Queen Camilla’s Coronation dress

When Elizabeth II ascended the throne in 1952, she knew who she wanted to make her dress: Sir Norman Hartnell, the designer for Hollywood stars and the English nobility. He was the designer who signed her wedding dress five years earlier so it was perfect for the challenge. In eight months he created the white satin gown embroidered in gold and silver with emblems of the United Kingdom and the Commonwealth, considered the most important used by the sovereign and emblematic of House Windsor. Therefore, the coronation of Camilla as Queen Consort, alongside Charles III, generated so much curiosity, after all, what she wears on May 6th will be of historical relevance. The chosen one was Bruce Oldfield.

Their models easily rank among some of the most recognizable in the world, thanks to their close relationship with the British Royal Family. After a 10-year partnership with Princess Diana (notoriously her early years, the 1980s to 1990s), he is currently one of Camilla’s favorites. In polarized times, Diana’s fans were naturally shocked and even offended by the choice, as if he were exclusive to Diana even today, but the truth is that Bruce has already worked with the Queen consort for many years, being a natural choice and hit. As he himself defined in a recent interview, he gave glamor to shy Diana and confidence to a mature Camilla.

Bruce Oldfield is one of the most famous designers in the world, having exploded in the 1970s and currently with dresses worn by Kim Kardashian, Taylor Swift, and Rhianna, among others. At the age of 73, he conquered several personal battles, starting with a childhood complicated by being the son of a single white Irish mother and a black Jamaican father. Bruce spent the first six months of his life hospitalized with gastroenteritis and never met his biological parents who gave him up for adoption. It was created with a lot of love by a seamstress who credits her love for clothes, and her first models were for her adoptive sister’s doll.

From an early age, he dealt with racism and a stutter that he managed by himself, relying on his determination and arrogance (in his words) to be someone. He entered the Faculty of Arts at the age of 18 and soon stood out.

The first to see his talent was the editor of English Vogue in the 1960s, Judy Britten, but it was the editor of Women’s Wear Daily London, Joan Juliet Buck, who recommended him as a stylist for the American chain store Bendels, which took him to New York and commissioned his first collection. When he returned to England in the early 1980s, already famous and in demand, he was in for a shock as the UK was going through a period of recession with streets full of rubbish and people without money. That’s when a princess changed her life forever.

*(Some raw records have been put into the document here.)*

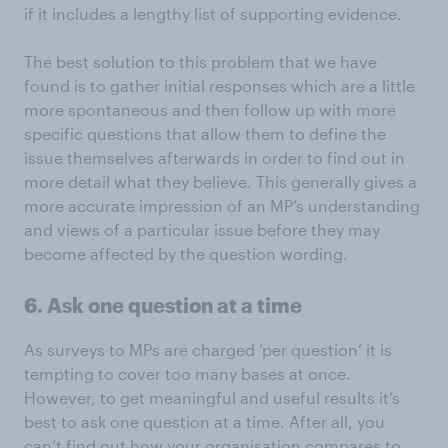
if it includes a lengthy list of supporting evidence.
The best solution to this problem that we have
found is to gather initial responses which are a little
more spontaneous and then follow up with more
specific questions that allow them to define the
issue themselves afterwards in order to find out in
more detail what they believe. This generally gives a
more accurate impression of an MP’s understanding
and views of a particular issue before they may
become affected by the question wording.
6. Ask one question at a time
As surveys to MPs are charged ‘per question’ it is
tempting to cover too many bases at once.
However, to get meaningful and useful results it’s
best to ask one question at a time. After all, you
can’t find out how your organisation compares to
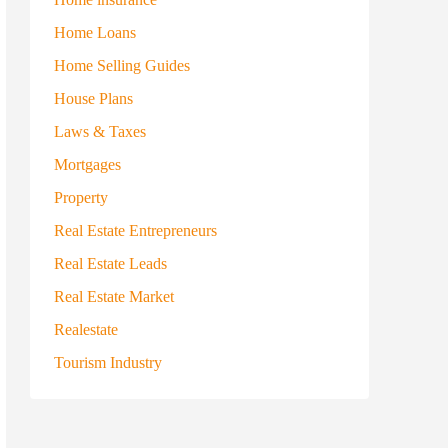
Home Loans
Home Selling Guides
House Plans
Laws & Taxes
Mortgages
Property
Real Estate Entrepreneurs
Real Estate Leads
Real Estate Market
Realestate
Tourism Industry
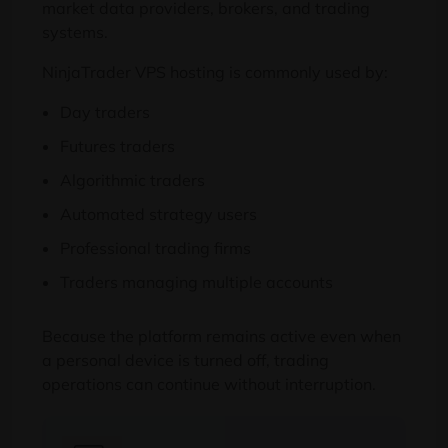
market data providers, brokers, and trading
systems.
NinjaTrader VPS hosting is commonly used by:
Day traders
Futures traders
Algorithmic traders
Automated strategy users
Professional trading firms
Traders managing multiple accounts
Because the platform remains active even when
a personal device is turned off, trading
operations can continue without interruption.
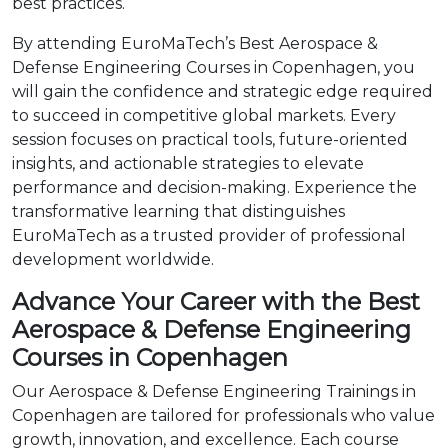
best practices.
By attending EuroMaTech’s Best Aerospace &
Defense Engineering Courses in Copenhagen, you
will gain the confidence and strategic edge required
to succeed in competitive global markets. Every
session focuses on practical tools, future-oriented
insights, and actionable strategies to elevate
performance and decision-making. Experience the
transformative learning that distinguishes
EuroMaTech as a trusted provider of professional
development worldwide.
Advance Your Career with the Best
Aerospace & Defense Engineering
Courses in Copenhagen
Our Aerospace & Defense Engineering Trainings in
Copenhagen are tailored for professionals who value
growth, innovation, and excellence. Each course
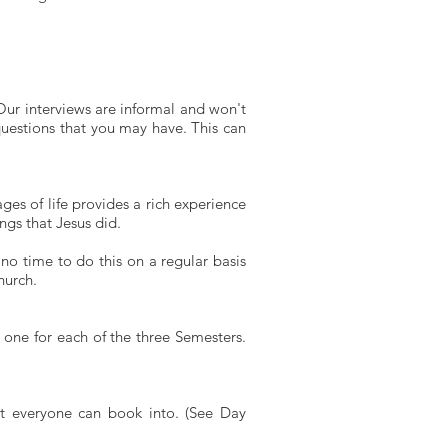
Our interviews are informal and won't
questions that you may have. This can
ges of life provides a rich experience
gs that Jesus did.
o time to do this on a regular basis
hurch.
 one for each of the three Semesters.
t everyone can book into. (See Day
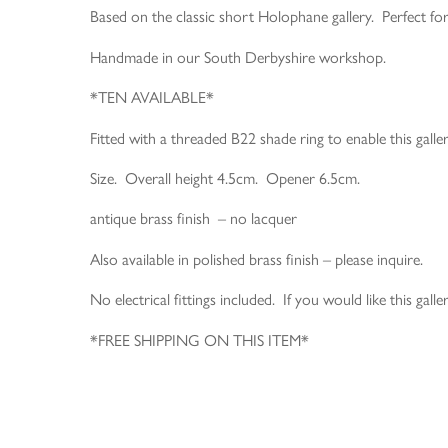
Based on the classic short Holophane gallery. Perfect f
Handmade in our South Derbyshire workshop.
*TEN AVAILABLE*
Fitted with a threaded B22 shade ring to enable this gall
Size. Overall height 4.5cm. Opener 6.5cm.
antique brass finish – no lacquer
Also available in polished brass finish – please inquire.
No electrical fittings included. If you would like this gall
*FREE SHIPPING ON THIS ITEM*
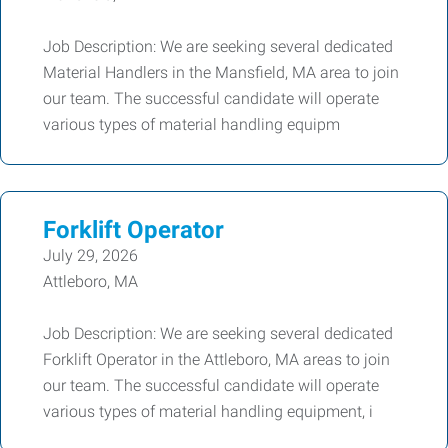
Job Description: We are seeking several dedicated
Material Handlers in the Mansfield, MA area to join
our team. The successful candidate will operate
various types of material handling equipm
Forklift Operator
July 29, 2026
Attleboro, MA
Job Description: We are seeking several dedicated
Forklift Operator in the Attleboro, MA areas to join
our team. The successful candidate will operate
various types of material handling equipment, i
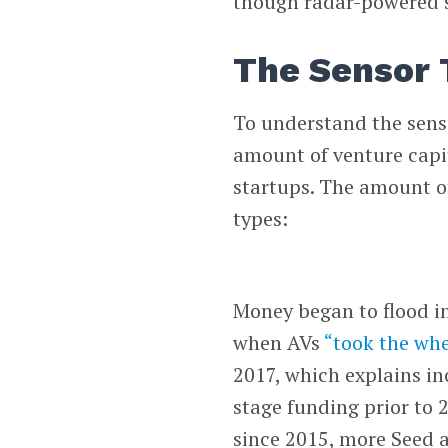
though radar-powered 
The Sensor 
To understand the senso
amount of venture capi
startups. The amount of
types:
Money began to flood in
when AVs
“took the whe
2017, which explains in
stage funding prior to 
since 2015, more Seed a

In the early years of her marriage to Charles, Diana was seen in loose, closed, and almost professorial dresses. With a natural talent for dealing with her image, she decided that she needed to change and it was with Bruce Oldfield that she turned the corner to becoming a fashion icon. The partnership began when the Princess requested a special model for the Oxford Street Christmas Lights Lighting event. It worked so well that she started wearing all the most glamorous dresses signed by him. Perhaps the most famous is the glittering silver lamé one with angular shoulder pads, a bare back, and a full skirt. It’s hard to choose just one.

For those who still point to him as “Diana’s favorite”, it is important to remember that the double with the princess ended (as he says, ‘abruptly’) when she left him for Catherine Walker, in the early 1990s. The couturier remains certain that he was the one who put Diana in the “right direction” to create her signature, but gets irritated when people forget that he already had a successful career before and after her.

His association with Diana’s successor (and enemy) Camilla was natural and similar. Like the princess, the Queen Consort also needed to create a more glamorous look, especially after her wedding to Charles, after all, there are many official events, banquets, and ceremonies. Bruce helped her with the transition. The long, narrow, pale turquoise gown with his signature lace top was one of the highlights of her trip to Sri Lanka and even though Camilla also frequently wears models signed by Stewart Parvin, her confidence in the designer was confirmed when she chose it for create the Coronation dress.

Certainly, the fact that he is recognized for his genius in the construction of internal corsets – ideal for fastening middle-aged figures – the fact that he is British also weighed in on the decision. Always discreet, Bruce avoids talking about his most famous client but is happy with the challenge, which came at a good time. During the pandemic, he had to close his studio, which had been operating at the same address for 50 years, and after beating cancer twice, he feels more than ready to leave his signature on the most important event of the British Monarchy in the last 70 years: the coronation of a new King and a new Queen. We haven’t even seen it yet, but Camilla’s dress will certainly be studied and talked about for years to come, immortalizing Bruce Oldfield for generations to come.